Corrected broken cccl_parallel_segmented_reduce.py

oleksandr-pavlyk · oleksandr-pavlyk · commit c73df3100b05 · 2025-07-03T11:42:16.000-05:00
diff --git a/python/examples/cccl_parallel_segmented_reduce.py b/python/examples/cccl_parallel_segmented_reduce.py
@@ -8,10 +8,31 @@
 import numpy as np
 
 
+class CCCLStream:
+    "Class to work around https://github.com/NVIDIA/cccl/issues/5144"
+
+    def __init__(self, ptr):
+        self._ptr = ptr
+
+    def __cuda_stream__(self):
+        return (0, self._ptr)
+
+
 def as_core_Stream(cs: nvbench.CudaStream) -> core.Stream:
     return core.Stream.from_handle(cs.addressof())
 
 
+def as_cccl_Stream(cs: nvbench.CudaStream) -> CCCLStream:
+    return CCCLStream(cs.addressof())
+
+
+def as_cp_ExternalStream(
+    cs: nvbench.CudaStream, dev_id: int = -1
+) -> cp.cuda.ExternalStream:
+    h = cs.addressof()
+    return cp.cuda.ExternalStream(h, dev_id)
+
+
 def segmented_reduce(state: nvbench.State):
     "Benchmark segmented_reduce example"
     n_elems = state.getInt64("numElems")
@@ -21,8 +42,12 @@ def segmented_reduce(state: nvbench.State):
     state.add_summary("numRows", n_rows)
     state.collectCUPTIMetrics()
 
-    rng = cp.random.default_rng()
-    mat = rng.integers(low=-31, high=32, dtype=np.int32, size=(n_rows, n_cols))
+    dev_id = state.getDevice()
+    cp_stream = as_cp_ExternalStream(state.getStream(), dev_id)
+
+    with cp_stream:
+        rng = cp.random.default_rng()
+        mat = rng.integers(low=-31, high=32, dtype=np.int32, size=(n_rows, n_cols))
 
     def add_op(a, b):
         return a + b
@@ -41,22 +66,29 @@ def scale(row_id):
 
     end_offsets = start_offsets + 1
 
-    d_input = mat
     h_init = np.zeros(tuple(), dtype=np.int32)

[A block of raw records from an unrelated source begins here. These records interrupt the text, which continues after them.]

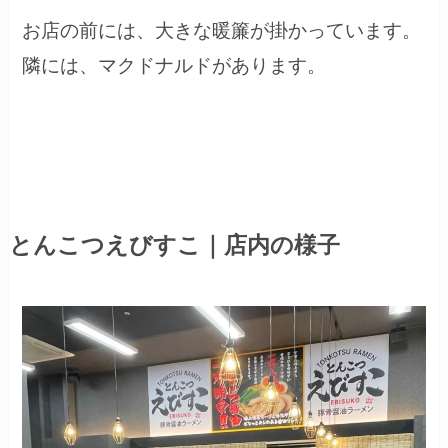
お店の前には、大きな暖簾が掛かっています。
隣には、マクドナルドがあります。
とんこつえびすこ｜店内の様子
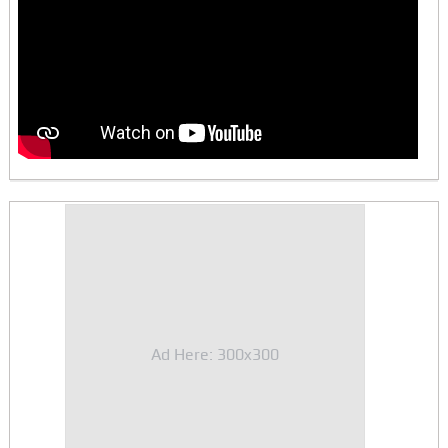
Ad Here: 300x300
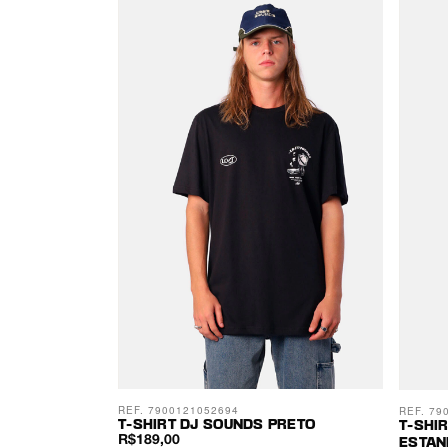
REF. 7900121052694
REF. 79
T-SHIRT DJ SOUNDS PRETO
T-SHI
R$189,00
ESTAN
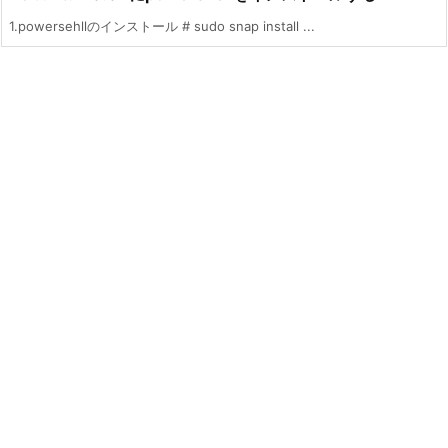
1.powersehllのインストール # sudo snap install ...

-    d_output = cp.empty(n_rows, dtype=d_input.dtype)
+    with cp_stream:
+        d_input = mat
+        d_output = cp.empty(n_rows, dtype=d_input.dtype)
 
     alg = algorithms.segmented_reduce(
         d_input, d_output, start_offsets, end_offsets, add_op, h_init
     )
 
+    # print(1)
+    cccl_stream = as_cccl_Stream(state.getStream())
+    # print(2, core_stream, core_stream.__cuda_stream__())
     # query size of temporary storage and allocate
     temp_nbytes = alg(
-        None, d_input, d_output, n_rows, start_offsets, end_offsets, h_init
+        None, d_input, d_output, n_rows, start_offsets, end_offsets, h_init, cccl_stream
     )
-    temp_storage = cp.empty(temp_nbytes, dtype=cp.uint8)
+    h_init = np.zeros(tuple(), dtype=np.int32)
+    # print(3)
+    with cp_stream:
+        temp_storage = cp.empty(temp_nbytes, dtype=cp.uint8)
 
     def launcher(launch: nvbench.Launch):
-        s = as_core_Stream(launch.getStream())
+        s = as_cccl_Stream(launch.getStream())
         alg(
             temp_storage,
             d_input,